Comment 8 Carlos Alberto Lopez Perez 2020-10-15 18:49:48 PDT
(In reply to Sergio Villar Senin from comment #5)
> It stills asks for username/password to me everytime I try to land a patch.

This is likely caused by default svn config.

Check that you don't have "store-passwords = no" on ~/.subversion/config
You can set also "password-stores = gnome-keyring" to not store it on plaintext
More info: https://stackoverflow.com/q/2899209
Comment 9 Fujii Hironori 2020-10-15 19:35:32 PDT
Use WebKit-https.git. Follow this 
https://webkit.org/getting-the-code/#checking-out-with-git

As far as I tested, webkit-patch setup-git-clone fails for WebKit.git.
So, all commiters should use WebKit-https.git.
Comment 10 Carlos Alberto Lopez Perez 2020-10-15 20:47:15 PDT
(In reply to Fujii Hironori from comment #9)
> Use WebKit-https.git. Follow this 
> https://webkit.org/getting-the-code/#checking-out-with-git
> 
> As far as I tested, webkit-patch setup-git-clone fails for WebKit.git.
> So, all commiters should use WebKit-https.git.

Oook.. that explains it.. so there is a git://git.webkit.org/WebKit-https.git repository that has the entries for git-svn-id: with https instead of that. Didn't know that, interesting.

The problem I see with this is that this repository has a different git hash for every commit (because the commit log changes due to using https for git-svn-id)
So if you keep several remotes (like I do) for example to easily push/pull from different forks on github, gitlab, etc.. using this WebKit-https.git repo is a problem since the hashes don't match with every other fork of the webkit repository out there and git can't merge the common commits :( so I guess this will cause issues when rebasing/merging branches
Comment 11 Sergio Villar Senin 2020-10-16 01:25:27 PDT
(In reply to Carlos Alberto Lopez Perez from comment #8)
> (In reply to Sergio Villar Senin from comment #5)
> > It stills asks for username/password to me everytime I try to land a patch.
> 
> This is likely caused by default svn config.
> 
> Check that you don't have "store-passwords = no" on ~/.subversion/config
> You can set also "password-stores = gnome-keyring" to not store it on
> plaintext
> More info: https://stackoverflow.com/q/2899209

I doubt it's a problem in my svn config because I haven't touched it and it has been working fine for years.
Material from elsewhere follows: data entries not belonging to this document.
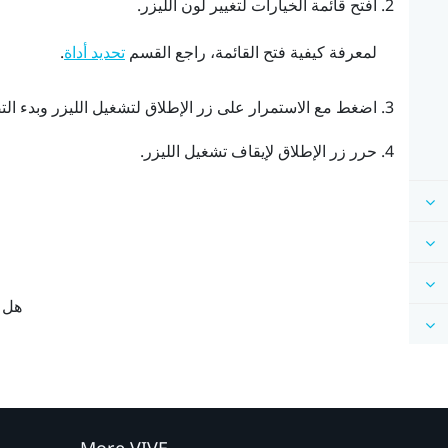
افتح
قائمة الخيارات
لتغيير لون الليزر.
لمعرفة كيفية فتح القائمة، راجع القسم
.
تحديد أداة
اضغط مع الاستمرار على زر
الإطلاق
لتشغيل الليزر وبدء ال
حرر زر
الإطلاق
لإيقاف تشغيل الليزر.
هل ك
ن
More VIVE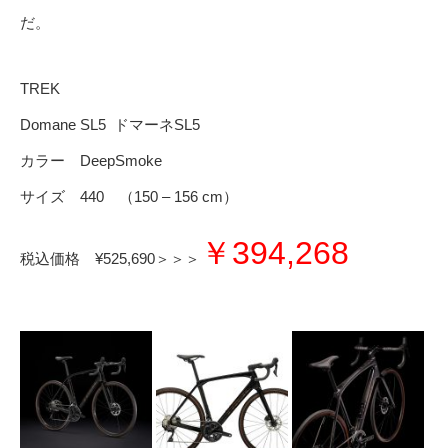
だ。
TREK
Domane SL5 ドマーネSL5
カラー DeepSmoke
サイズ 440 （150 – 156 cm）
￥394,268
税込価格 ¥525,690＞＞＞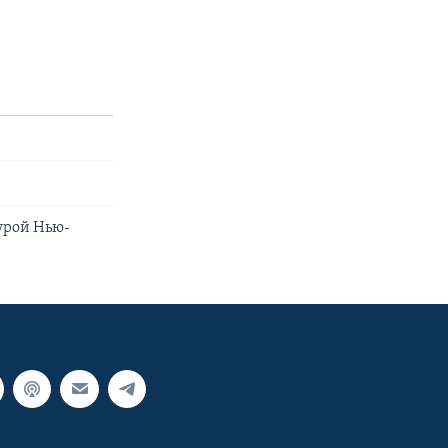
урой Нью-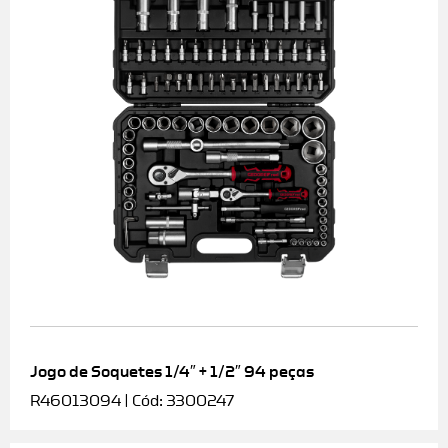
Jogo de Soquetes 1/4″ + 1/2″ 94 peças
R46013094 | Cód: 3300247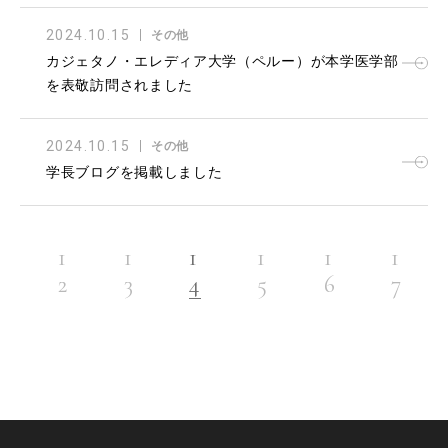
2024.10.15
その他
カジェタノ・エレディア大学（ペルー）が本学医学部
を表敬訪問されました
2024.10.15
その他
学長ブログを掲載しました
1
1
1
1
1
1
1
1
2
3
4
5
6
7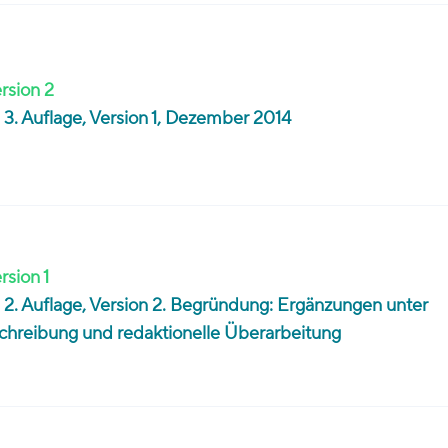
rsion 2
 3. Auflage, Version 1, Dezember 2014
rsion 1
 2. Auflage, Version 2. Begründung: Ergänzungen unter
schreibung und redaktionelle Überarbeitung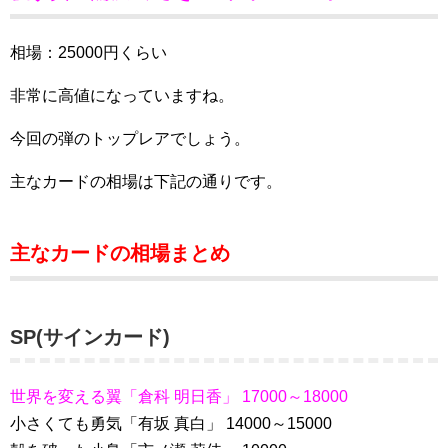
相場：25000円くらい
非常に高値になっていますね。
今回の弾のトップレアでしょう。
主なカードの相場は下記の通りです。
主なカードの相場まとめ
SP(サインカード)
世界を変える翼「倉科 明日香」 17000～18000
小さくても勇気「有坂 真白」 14000～15000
BTW store-passwords is not set to no and I had already set "password-stores = gnome-keyring,kwallet" so that is not the problem either.
Comment 12 Jonathan Bedard 2020-10-16 08:41:14 PDT
I don't think sorting out the http vs https and different hashes in the git clone is going to be very worthwhile. The git clone, as is, has a number of deficiencies (namely, it doesn't actually have any branches)

At the moment, I'm doing a deep git clone of WebKit for the GitHub transition, and I intend to add commit identifiers into the commit messages of all historical commits (which obviously breaks existing hashes).
Comment 13 Carlos Alberto Lopez Perez 2020-10-16 08:52:29 PDT
(In reply to Jonathan Bedard from comment #12)
> I don't think sorting out the http vs https and different hashes in the git
> clone is going to be very worthwhile. The git clone, as is, has a number of
> deficiencies (namely, it doesn't actually have any branches)
> 
> At the moment, I'm doing a deep git clone of WebKit for the GitHub
> transition, and I intend to add commit identifiers into the commit messages
> of all historical commits (which obviously breaks existing hashes).

why adding commit identifiers to the current repo is needed? those are already tagged with the git-svn-id tag. The new tagging system can be used for the commits after the migration, but the older ones are already tagged with the revision number.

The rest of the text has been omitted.